Lecture Notes by Christopher Lay

Los Angeles Pierce College

Department of History, Philosophy, and Sociology

 

 

 

 

Mathew Van Cleave's 2016 Introduction to Logic and Critical Thinking

 

https://open.umn.edu/opentextbooks/BookDetail.aspx?bookId=457

 

 

 

 

Chapter 4 "Informal fallacies", § 2 "Slippery Slope Fallacies," Sub-§ 2 "Causal Slippery Slope Fallacy"

"The causal slippery slope fallacy is committed when one event is said to lead to some other (usually disastrous) event via a chain of intermediary events." 

 

"A causal slippery slope fallacy is committed when one assumes that just because each individual conditional statement is probable, the conditional that links the first event to the last event is also probable." 

 

 

 

 

 

 

 

 

 

 

The Link

"Even if we grant that each 'link' in the chain is individually probable, it doesn’t follow that the whole chain (or the conditional that links the first event to the last event) is probable." 

 

"[I]n a causal slippery slope fallacy, the link between each event is probabilistic. It is the fact that each link is probabilistic that accounts for the fallacy." 

 

 

 

 

 

 

 

 

 

 

 

 

 

 

 

 

Example

Is this a fallacy?  Either way, explain why or why not. 

Student: I had a death in the family.  As you know, the individual I speak of was quite famous, and the obituary is famous now too.  May I turn my essay in on Sunday night instead of Friday night? 
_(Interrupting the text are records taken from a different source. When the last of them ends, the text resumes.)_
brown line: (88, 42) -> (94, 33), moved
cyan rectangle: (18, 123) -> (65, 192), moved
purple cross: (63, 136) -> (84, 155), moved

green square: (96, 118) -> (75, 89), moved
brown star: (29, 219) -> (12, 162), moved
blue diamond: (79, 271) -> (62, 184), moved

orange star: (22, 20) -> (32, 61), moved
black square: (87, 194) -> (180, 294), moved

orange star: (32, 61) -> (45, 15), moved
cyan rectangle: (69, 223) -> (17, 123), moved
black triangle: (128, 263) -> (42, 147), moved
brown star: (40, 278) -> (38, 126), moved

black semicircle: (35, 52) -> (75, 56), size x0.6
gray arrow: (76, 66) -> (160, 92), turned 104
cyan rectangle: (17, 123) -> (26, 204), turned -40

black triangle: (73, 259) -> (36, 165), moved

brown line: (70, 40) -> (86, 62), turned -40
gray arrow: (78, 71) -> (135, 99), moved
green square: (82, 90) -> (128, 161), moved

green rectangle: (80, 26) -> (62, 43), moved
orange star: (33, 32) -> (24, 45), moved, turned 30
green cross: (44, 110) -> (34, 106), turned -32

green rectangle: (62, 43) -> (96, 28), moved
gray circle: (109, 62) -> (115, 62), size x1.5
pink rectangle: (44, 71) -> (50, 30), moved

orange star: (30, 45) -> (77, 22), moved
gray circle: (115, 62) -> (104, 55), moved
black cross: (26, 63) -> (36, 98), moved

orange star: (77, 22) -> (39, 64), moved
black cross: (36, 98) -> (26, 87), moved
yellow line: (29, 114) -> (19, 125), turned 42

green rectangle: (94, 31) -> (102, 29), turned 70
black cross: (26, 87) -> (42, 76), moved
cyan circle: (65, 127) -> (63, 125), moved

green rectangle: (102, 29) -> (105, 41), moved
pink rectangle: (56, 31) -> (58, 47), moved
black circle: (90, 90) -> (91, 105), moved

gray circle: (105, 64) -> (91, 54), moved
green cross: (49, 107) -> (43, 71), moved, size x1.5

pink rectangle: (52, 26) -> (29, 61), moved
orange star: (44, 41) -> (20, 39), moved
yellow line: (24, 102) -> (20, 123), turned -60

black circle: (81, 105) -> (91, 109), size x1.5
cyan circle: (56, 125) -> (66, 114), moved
Professor:  I'm sorry to hear that.  But if I let you turn in your essay late, I will have to let everyone turn in their essays late.  But if I let everyone turn in their essays late, you know that some people will turn their essays in years late.  If students are able to turn their essays in years late, then the whole point of turning in assignments is lost, and ultimately higher education will be meaningless.  You don't want your degree to be meaningless, do you?  Your answer should be no, an so is mine. 

 

 

 

 

 

 

 

 

 

 

Example

Is this a fallacy?  Either way, explain why or why not. 
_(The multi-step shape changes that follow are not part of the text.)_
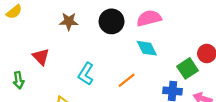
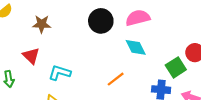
brown star: (69, 21) -> (42, 24), moved
cyan L-shape: (86, 74) -> (60, 73), moved, turned 75

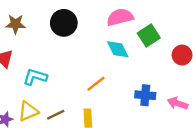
black circle: (101, 21) -> (64, 23), moved
green square: (176, 67) -> (149, 36), moved

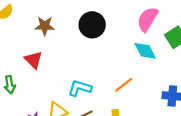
pink semicircle: (120, 17) -> (147, 19), turned -45
cyan L-shape: (35, 77) -> (80, 88), moved

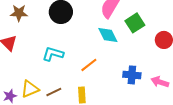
cyan L-shape: (80, 88) -> (53, 54), moved

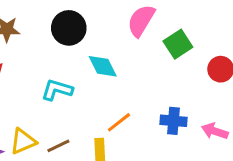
cyan diamond: (108, 35) -> (103, 66), moved
orange line: (89, 65) -> (119, 122), moved

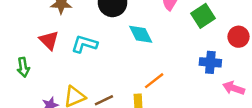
cyan L-shape: (57, 90) -> (84, 44), moved
blue cross: (173, 121) -> (210, 62), moved

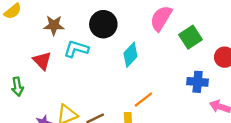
cyan diamond: (141, 34) -> (130, 55), turned 70
cyan L-shape: (84, 44) -> (76, 49), moved

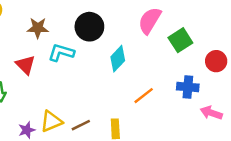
orange line: (143, 100) -> (144, 96), moved

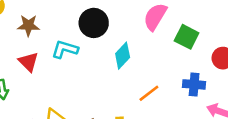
brown star: (38, 28) -> (28, 25), moved
green square: (180, 40) -> (187, 37), turned -30

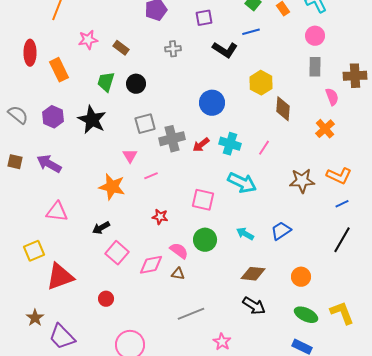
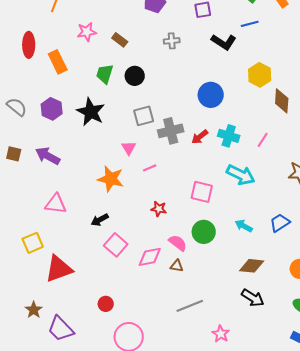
red circle: (106, 299) -> (106, 304), moved

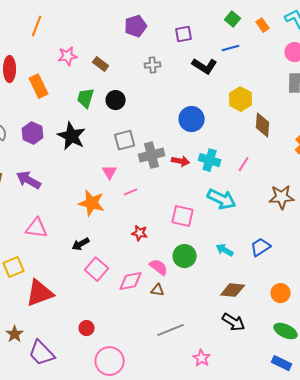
red arrow: (200, 137) -> (181, 161), turned -132

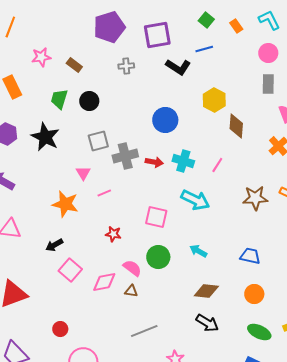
purple pentagon: (136, 26) -> (109, 27), size x1.4
purple square: (184, 34) -> (157, 35), size x1.6
blue trapezoid: (261, 247) -> (250, 256), moved, turned 45

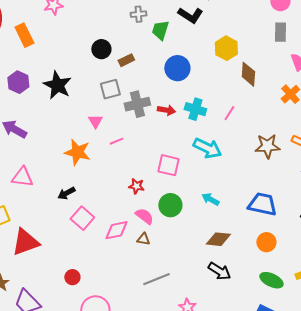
brown rectangle: (74, 65) -> (126, 60), moved, turned -63
green trapezoid: (59, 99) -> (160, 30), moved
red star: (113, 234) -> (136, 186), moved
blue trapezoid: (250, 256) -> (262, 204), size x1.4

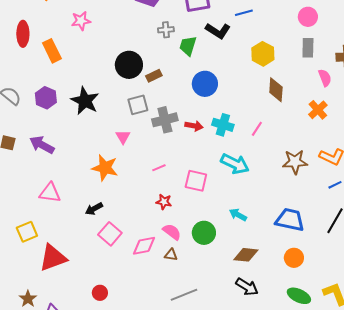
yellow hexagon: (226, 48) -> (263, 54), moved
black circle: (101, 49) -> (129, 65), size x1.4
pink line: (116, 141) -> (159, 168), moved
green circle: (170, 205) -> (204, 233), moved

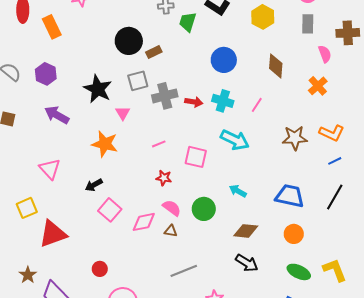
yellow hexagon: (263, 54) -> (263, 17), moved
blue circle: (205, 84) -> (224, 60), moved
black star: (85, 101) -> (98, 89), moved
purple arrow: (42, 145) -> (57, 115), moved
pink triangle: (50, 193) -> (50, 169), turned 40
Machine guns in schools are a bad idea.  If you do not want machine guns in schools, you should not let students watch things like Elmo's World.  Seriously.  If parents actually paid attention to Elmo's World (something that Elmo's World was designed to repel), parents would quickly notice a seemingly innocent normalization of violence.  Consider Elmo's violent relationship with the drawer, or the fact that Mr. Noodle only responds to yelling.  Once this type of violence is normalized, especially in the minds of young children, then more complex forms of violence are much easier to accept, even when conveyed by improbably armed turtles.  Once adolescents are able to accept turtles capable of the martial arts who use violence as a way to satisfy themselves, obvious and explicit forms of fantasy violence become equally accepted, such as the poorly named Call of Duty.  Once we humans learn how to satisfy ourselves by watching depictions of violence or by playing these games, we are in serious trouble.  When violence results in the satisfaction of our most basic drives, we distance ourselves the satisfaction that comes with peace–and peace is far more satisfactory that violence.  A society that produces people who satisfy themselves with Elmo's World, Teenage Mutant Ninja Turtles, and Mortal Combat is a society that produces people who satisfy themselves by bringing machine guns to schools.